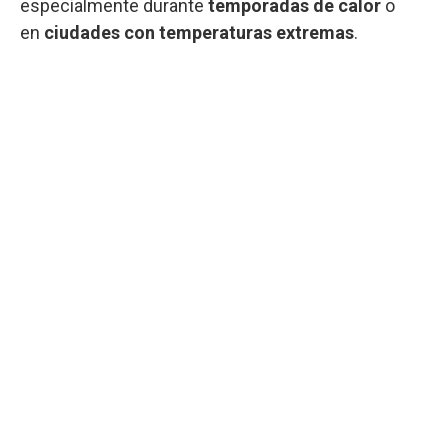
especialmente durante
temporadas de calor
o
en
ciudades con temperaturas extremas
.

****

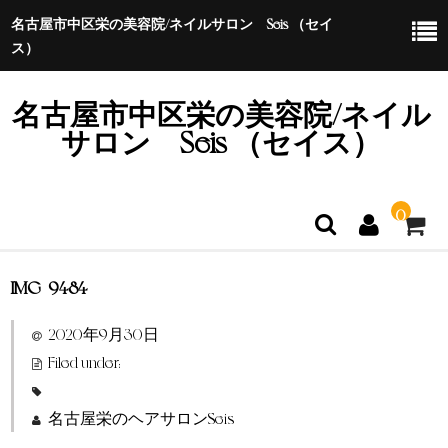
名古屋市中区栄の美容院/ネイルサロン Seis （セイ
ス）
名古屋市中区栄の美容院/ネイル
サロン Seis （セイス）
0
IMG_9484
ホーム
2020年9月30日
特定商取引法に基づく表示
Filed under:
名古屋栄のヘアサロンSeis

****

Scan the material above for the string "名古屋市中区栄の美容院". Return each line where it occurs.

名古屋市中区栄の美容院/ネイルサロン Seis （セイ
名古屋市中区栄の美容院/ネイル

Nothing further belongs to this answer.